Current work in wildlife, rivers, public lands, and climate
Another win for climate: Federal court rejects Utah coal mine expansion
First proposed in 2011, the Alton coal lease would have opened the door for strip mining on 2,114 acres in southern Utah, allowing the Alton Coal Company to extract more than 30 million tons of coal from the Coal Hollow mine. The mining was ultimately approved in 2018 by the Trump administration.

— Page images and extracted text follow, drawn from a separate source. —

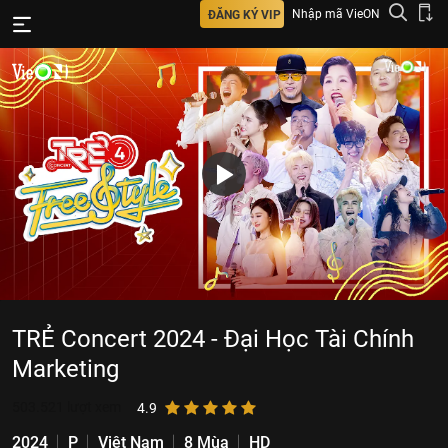
Nhập mã VieON
ĐĂNG KÝ VIP
TRẺ Concert 2024 - Đại Học Tài Chính
Marketing
503.521
lượt xem
4.9
2024
P
Việt Nam
8 Mùa
HD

Shortly after, WildEarth Guardians, Utah Physicians for a Healthy Environment, Sierra Club, Natural Resources Defense Council (NRDC), the National Parks Conservation Association (NPCA), and Grand Canyon Trust filed suit.
The lawsuit challenged the approval on the ground that the U.S. Bureau of Land Management had failed to fully disclose and analyze the mine’s impact on climate change and mercury pollution as required by federal law.

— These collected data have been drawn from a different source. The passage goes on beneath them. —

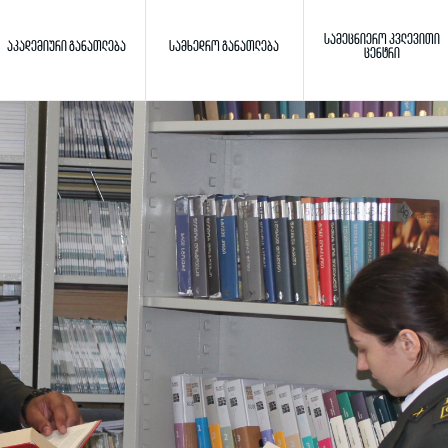
ᲡᲐᲛᲔᲪᲜᲘᲔᲠᲝ ᲙᲕᲚᲔᲕᲘᲗᲘ
ᲐᲙᲐᲓᲔᲛᲘᲣᲠᲘ ᲒᲐᲜᲐᲗᲚᲔᲑᲐ
ᲡᲐᲛᲮᲔᲓᲠᲝ ᲒᲐᲜᲐᲗᲚᲔᲑᲐ
ᲪᲔᲜᲢᲠᲘ
Toggle search
ძიება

In today’s ruling, the court held the Bureau of Land Management violated the law in touting the supposed economic benefits of the mine without including a discussion of the economic costs associated with climate change in the same discussion.
The court also agreed with plaintiffs that the Bureau of Land Management had not adequately addressed the cumulative climate impact of the mine when considered together with other fossil fuel projects that contribute to climate change, including pollution from transporting and burning the coal at the nearly Intermountain Power coal plant in southern Utah.
The federal judge ordered the Bureau of Land Management to reconsider its decision.
The Coal Hollow mine is located a short distance from Bryce Canyon National Park. In addition to its air pollution and climate impacts, the coal mine expansion threatens wildlife, including North America’s southernmost population of Greater Sage Grouse, and would negatively impact the famously dark night skies in the park.
This latest court ruling rejecting a Trump administration fossil fuel approval comes as the Biden administration has directed the Bureau of Land Management to review federal coal management to address the climate costs of fossil fuel production.
Statements from Plaintiff Groups:
“With this latest court win, it’s so clear that the continued federal bailouts for the coal industry are completely contrary to the need to confront the climate crisis and address our communities’ concerns around toxic air pollutants,” said Jeremy Nichols, Climate and Energy Program Director for WildEarth Guardians. “It’s time for the Biden administration to stop the trend of leasing more land to coal mining and to chart a just and equitable transition from fossil fuels.”
“In addition to the damage it would cause for our climate, expanding the Alton coal mine so close to Bryce Canyon National Park risks the very things that are integral to the park experience such as expansive views across the colorful hoodoos, clean air, natural quiet and dark, starry night skies,” said Cory MacNulty, southwest associate director at the National Parks Conservation Association. “After this victory in court, we hope that the Biden administration takes a fresh look at this coal mine expansion, protects Bryce Canyon and follows their commitment to move away from harmful fossil fuel projects, especially next to our national parks.”
“We applaud the court’s decision to halt the Alton mine expansion to give the Biden Administration a chance to assess the full scale of impacts from a dangerous mining project. We are very concerned with the potential negative impacts of an expanded Alton mine on air quality in and near Bryce Canyon. Industrial impacts such as air pollution are not only detrimental to people’s health, but a blight on the beautiful scenery of Southern Utah and the last thing we want to see and experience when visiting a national park,” said Jonny Vasic, Executive Director Utah Physicians for a Healthy Environment.
“The federal government has long sold off the American public’s coal reserves by telling a one-sided story about making money while ignoring the severe climate-change costs,” said Aaron Paul, Staff Attorney with the Grand Canyon Trust. “We’re grateful the court reminded the government that there’s no such thing as a free lunch.”
“The court brought down the hammer over what should have been obvious to BLM from the get-go. You can’t trumpet this mine’s supposed economic benefits without also talking about its colossal climate costs,” said Ann Alexander, a senior attorney at NRDC (Natural Resources Defense Council). “We hope the Biden administration takes this opportunity for a fresh look at this truly awful project.”
“After a decade-long legal battle, the Biden Administration has an opportunity to supersede past federal Administration’s disregard for our public lands and climate impacts at the Alton mine in southern Utah. Our organizations remain strongly committed to protecting the climate, environment, and cultural resources and we hope the Biden Administration will recognize just how dangerous the Alton mine expansion is for our environment,” said Nathaniel Shoaff, Senior Attorney with the Sierra Club’s Environmental Law Program.